A body of research on assessing shoreline erosion caused by large changes in water levels – for example, due to the construction of a new hydro dam – already exists, but estimating the impact on lake shorelines caused by more modest changes in water levels had never been done before. 

A lake’s natural boundary is legally significant. It defines property rights and, because vegetation growth makes it recognizable, it is a useful benchmark for assessing shoreline change.

Because a lake’s natural boundary is determined by observation, it is typically established in the field rather than calculated.

This poses a challenge for determining a future natural boundary; because it is still in the future, it cannot yet be observed.
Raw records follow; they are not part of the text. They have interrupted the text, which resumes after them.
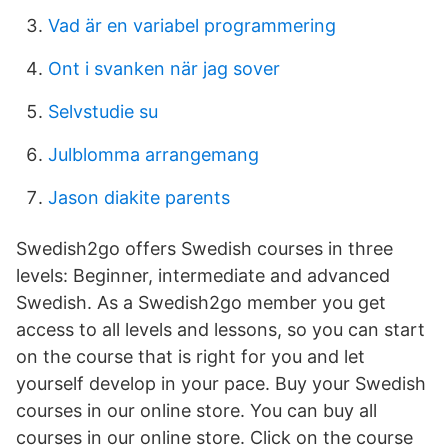
Vad är en variabel programmering
Ont i svanken när jag sover
Selvstudie su
Julblomma arrangemang
Jason diakite parents
Swedish2go offers Swedish courses in three
levels: Beginner, intermediate and advanced
Swedish. As a Swedish2go member you get
access to all levels and lessons, so you can start
on the course that is right for you and let
yourself develop in your pace. Buy your Swedish
courses in our online store. You can buy all
courses in our online store. Click on the course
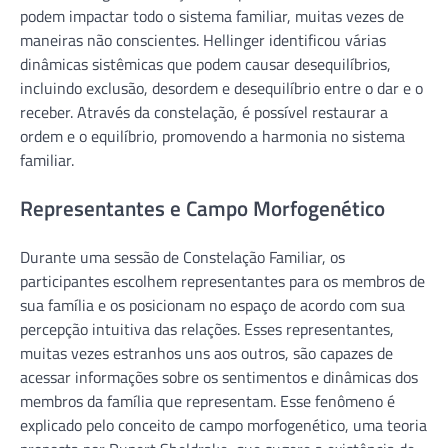
podem impactar todo o sistema familiar, muitas vezes de
maneiras não conscientes. Hellinger identificou várias
dinâmicas sistêmicas que podem causar desequilíbrios,
incluindo exclusão, desordem e desequilíbrio entre o dar e o
receber. Através da constelação, é possível restaurar a
ordem e o equilíbrio, promovendo a harmonia no sistema
familiar.
Representantes e Campo Morfogenético
Durante uma sessão de Constelação Familiar, os
participantes escolhem representantes para os membros de
sua família e os posicionam no espaço de acordo com sua
percepção intuitiva das relações. Esses representantes,
muitas vezes estranhos uns aos outros, são capazes de
acessar informações sobre os sentimentos e dinâmicas dos
membros da família que representam. Esse fenômeno é
explicado pelo conceito de campo morfogenético, uma teoria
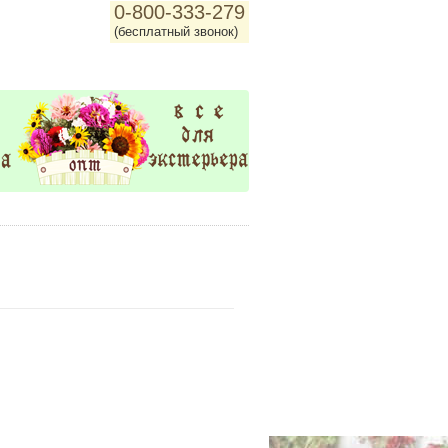
0-800-333-279
(бесплатный звонок)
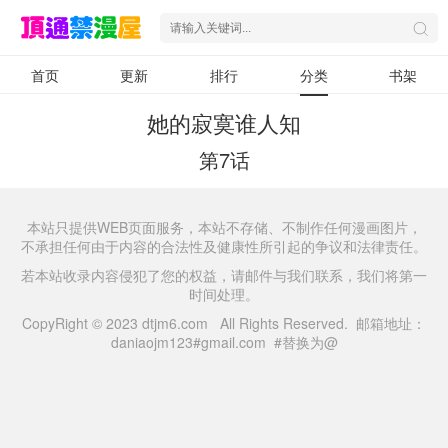
首页
更新
排行
分类
书架
她的寂寞谁人知
第7话
本站只提供WEB页面服务，本站不存储、不制作任何漫画图片，
不承担任何由于内容的合法性及健康性所引起的争议和法律责任。
若本站收录内容侵犯了您的权益，请邮件与我们联系，我们将第一
时间处理。
CopyRight © 2023 dtjm6.com All Rights Reserved. 邮箱地址：
daniaojm123#gmail.com #替换为@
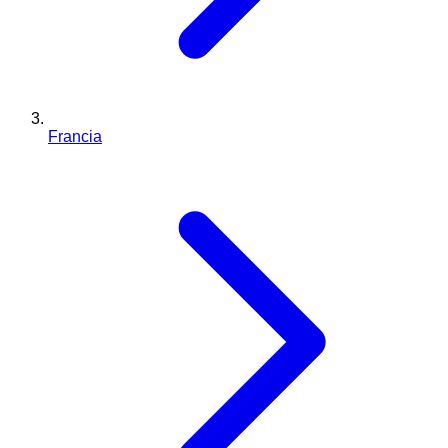
Francia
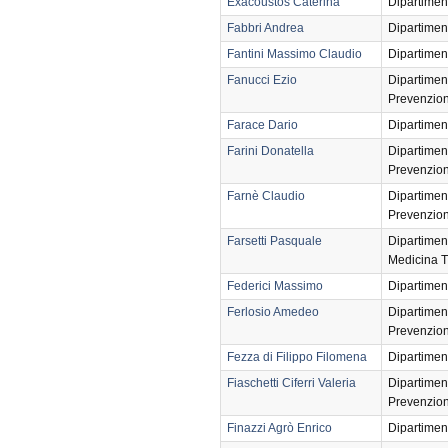
Exacoustos Caterina
Dipartimen
Fabbri Andrea
Dipartimen
Fantini Massimo Claudio
Dipartimen
Fanucci Ezio
Dipartimen
Prevenzio
Farace Dario
Dipartimen
Farini Donatella
Dipartimen
Prevenzio
Farnè Claudio
Dipartimen
Prevenzio
Farsetti Pasquale
Dipartimen
Medicina T
Federici Massimo
Dipartimen
Ferlosio Amedeo
Dipartimen
Prevenzio
Fezza di Filippo Filomena
Dipartimen
Fiaschetti Ciferri Valeria
Dipartimen
Prevenzio
Finazzi Agrò Enrico
Dipartimen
What makes SICCC unique is that it combines extensive field observations with advanced statistics and computational modelling.

The SICCC tool is made up of five discrete steps:

  • At each shoreline segment, collect physical data (water levels, wave energy, sediment size, beach slope, vegetation) and from the data establish the existing natural boundary;
  • use the data to develop a statistically-based equation that predicts the natural boundary for any shoreline segment based on its physical characteristics;
  • using computational models, project changes in physical characteristics around the lake for various possible regulatory and climate change scenarios;
  • for each shoreline segment, use the projected characteristics and the predictive equation to estimate future natural boundary changes; and
  • use the changes in natural boundary elevation to quantify shoreline impacts.

KWL used the tool in its Cowichan Lake Shoreline Assessment Project for the Cowichan Valley Regional District.

SICCC was able to successfully evaluate the impact of raising the Cowichan Lake weir, which was built in the 1950s and updated in the 1960s.

The results of the modelling exercise for each lakefront property were delivered through a GIS (geographic information system) web tool that enabled shoreline stakeholders to visualize changes to the shoreline in detail.

Sutherland says there could be other applications of SICCC in the future, including a possible commercial version of the tool.

KWL’s award was presented at the 2023 ACEC BC Awards for Engineering Excellence, which marked the 33rd presentation of the awards.